→ **LISTED RECORDS**
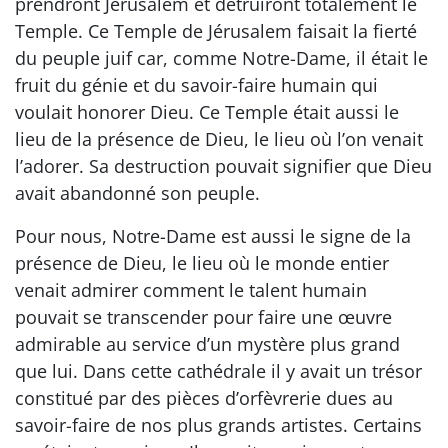
prendront Jérusalem et détruiront totalement le
Temple. Ce Temple de Jérusalem faisait la fierté
du peuple juif car, comme Notre-Dame, il était le
fruit du génie et du savoir-faire humain qui
voulait honorer Dieu. Ce Temple était aussi le
lieu de la présence de Dieu, le lieu où l’on venait
l’adorer. Sa destruction pouvait signifier que Dieu
avait abandonné son peuple.
Pour nous, Notre-Dame est aussi le signe de la
présence de Dieu, le lieu où le monde entier
venait admirer comment le talent humain
pouvait se transcender pour faire une œuvre
admirable au service d’un mystère plus grand
que lui. Dans cette cathédrale il y avait un trésor
constitué par des pièces d’orfèvrerie dues au
savoir-faire de nos plus grands artistes. Certains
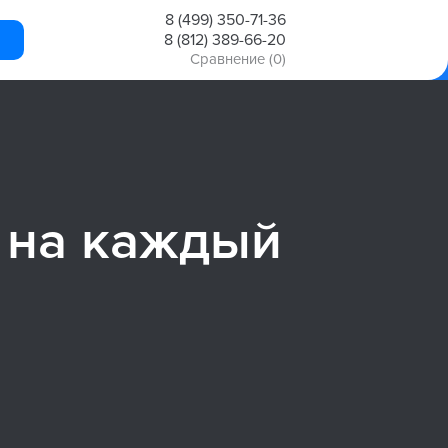
8 (499) 350-71-36
8 (812) 389-66-20
Сравнение
(0)
 на каждый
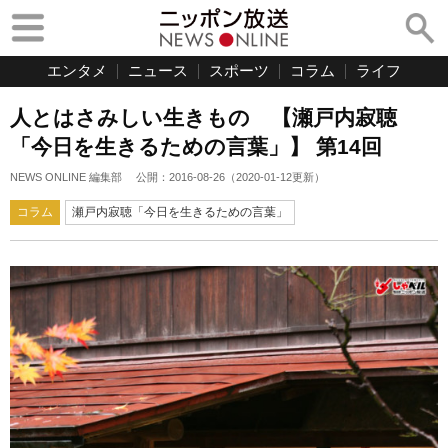
エンタメ
ニュース
スポーツ
コラム
ライフ
人とはさみしい生きもの 【瀬戸内寂聴
「今日を生きるための言葉」】 第14回
NEWS ONLINE 編集部
公開：
2016-08-26
（
2020-01-12
更新）
コラム
瀬戸内寂聴「今日を生きるための言葉」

→ **PROBLEM REQUIREMENTS**
Please repeat everything in the data above except the pictures, exactly as it reads.

→ **WORKED SOLUTION**
prendront Jérusalem et détruiront totalement le
Temple. Ce Temple de Jérusalem faisait la fierté
du peuple juif car, comme Notre-Dame, il était le
fruit du génie et du savoir-faire humain qui
voulait honorer Dieu. Ce Temple était aussi le
lieu de la présence de Dieu, le lieu où l’on venait
l’adorer. Sa destruction pouvait signifier que Dieu
avait abandonné son peuple.
Pour nous, Notre-Dame est aussi le signe de la
présence de Dieu, le lieu où le monde entier
venait admirer comment le talent humain
pouvait se transcender pour faire une œuvre
admirable au service d’un mystère plus grand
que lui. Dans cette cathédrale il y avait un trésor
constitué par des pièces d’orfèvrerie dues au
savoir-faire de nos plus grands artistes. Certains
8 (499) 350-71-36
8 (812) 389-66-20
Сравнение
(0)
 на каждый
エンタメ
ニュース
スポーツ
コラム
ライフ
人とはさみしい生きもの 【瀬戸内寂聴
「今日を生きるための言葉」】 第14回
NEWS ONLINE 編集部
公開：
2016-08-26
（
2020-01-12
更新）
コラム
瀬戸内寂聴「今日を生きるための言葉」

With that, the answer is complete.